Supplied data:
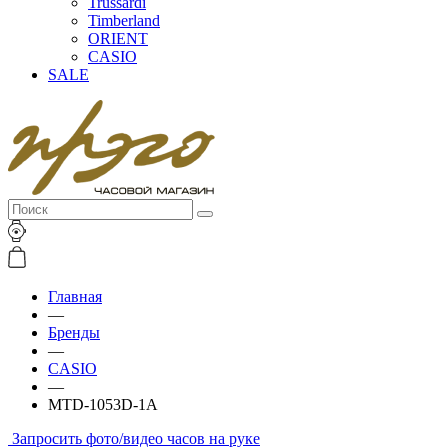
Trussardi
Timberland
ORIENT
CASIO
SALE
Главная
—
Бренды
—
CASIO
—
MTD-1053D-1A
Запросить фото/видео часов на руке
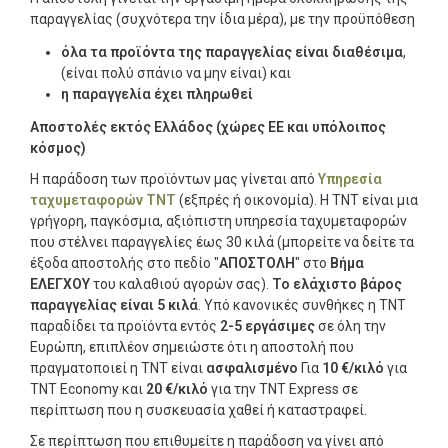
παραγγελίας (συχνότερα την ίδια μέρα), με την προϋπόθεση
όλα τα προϊόντα της παραγγελίας είναι διαθέσιμα
,
(είναι πολύ σπάνιο να μην είναι) και
η παραγγελία έχει πληρωθεί
Αποστολές εκτός Ελλάδος (χώρες ΕΕ και υπόλοιπος
κόσμος)
Η παράδοση των προϊόντων μας γίνεται από
Υπηρεσία
ταχυμεταφορών TNT
(εξπρές ή οικονομία). Η TNT είναι μια
γρήγορη, παγκόσμια, αξιόπιστη υπηρεσία ταχυμεταφορών
που στέλνει παραγγελίες έως 30 κιλά (μπορείτε να δείτε τα
έξοδα αποστολής στο πεδίο "
ΑΠΟΣΤΟΛΗ
" στο
Βήμα
ΕΛΕΓΧΟΥ
του καλαθιού αγορών σας).
Το ελάχιστο βάρος
παραγγελίας είναι 5 κιλά
. Υπό κανονικές συνθήκες η TNT
παραδίδει τα προϊόντα εντός
2-5 εργάσιμες
σε όλη την
Ευρώπη, επιπλέον σημειώστε ότι η αποστολή που
πραγματοποιεί η TNT είναι
ασφαλισμένο
Για
10 €/κιλό
για
TNT Economy και
20 €/κιλό
για την TNT Express σε
περίπτωση που η συσκευασία χαθεί ή καταστραφεί.
Σε περίπτωση που επιθυμείτε η παράδοση να γίνει από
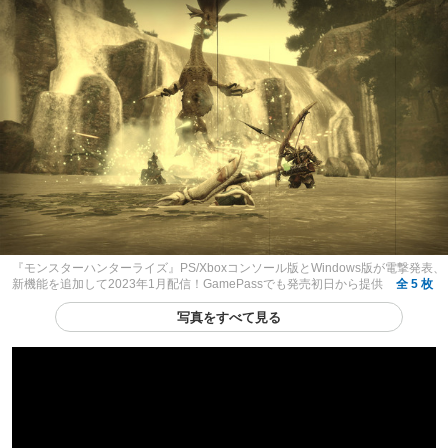
『モンスターハンターライズ』PS/Xboxコンソール版とWindows版が電撃発表、
新機能を追加して2023年1月配信！GamePassでも発売初日から提供
全 5 枚
写真をすべて見る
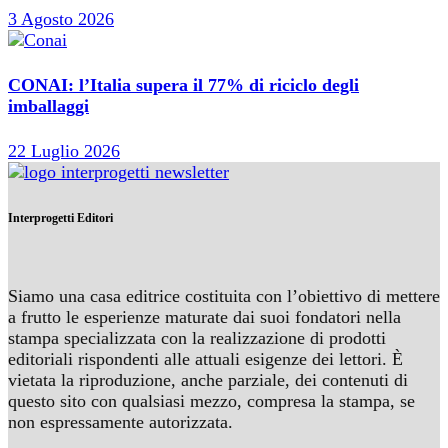
3 Agosto 2026
CONAI: l’Italia supera il 77% di riciclo degli
imballaggi
22 Luglio 2026
Interprogetti Editori
Siamo una casa editrice costituita con l’obiettivo di mettere
a frutto le esperienze maturate dai suoi fondatori nella
stampa specializzata con la realizzazione di prodotti
editoriali rispondenti alle attuali esigenze dei lettori. È
vietata la riproduzione, anche parziale, dei contenuti di
questo sito con qualsiasi mezzo, compresa la stampa, se
non espressamente autorizzata.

Goal of the exercise: Print an exact copy of the lines above, from the one containing "Запросить фото/видео часов на руке" through the one containing "3 Agosto 2026", and leave out the pictures.

Exercise response:
Запросить фото/видео часов на руке
παραγγελίας (συχνότερα την ίδια μέρα), με την προϋπόθεση
όλα τα προϊόντα της παραγγελίας είναι διαθέσιμα
,
(είναι πολύ σπάνιο να μην είναι) και
η παραγγελία έχει πληρωθεί
Αποστολές εκτός Ελλάδος (χώρες ΕΕ και υπόλοιπος
κόσμος)
Η παράδοση των προϊόντων μας γίνεται από
Υπηρεσία
ταχυμεταφορών TNT
(εξπρές ή οικονομία). Η TNT είναι μια
γρήγορη, παγκόσμια, αξιόπιστη υπηρεσία ταχυμεταφορών
που στέλνει παραγγελίες έως 30 κιλά (μπορείτε να δείτε τα
έξοδα αποστολής στο πεδίο "
ΑΠΟΣΤΟΛΗ
" στο
Βήμα
ΕΛΕΓΧΟΥ
του καλαθιού αγορών σας).
Το ελάχιστο βάρος
παραγγελίας είναι 5 κιλά
. Υπό κανονικές συνθήκες η TNT
παραδίδει τα προϊόντα εντός
2-5 εργάσιμες
σε όλη την
Ευρώπη, επιπλέον σημειώστε ότι η αποστολή που
πραγματοποιεί η TNT είναι
ασφαλισμένο
Για
10 €/κιλό
για
TNT Economy και
20 €/κιλό
για την TNT Express σε
περίπτωση που η συσκευασία χαθεί ή καταστραφεί.
Σε περίπτωση που επιθυμείτε η παράδοση να γίνει από
『モンスターハンターライズ』PS/Xboxコンソール版とWindows版が電撃発表、
新機能を追加して2023年1月配信！GamePassでも発売初日から提供
全 5 枚
写真をすべて見る
3 Agosto 2026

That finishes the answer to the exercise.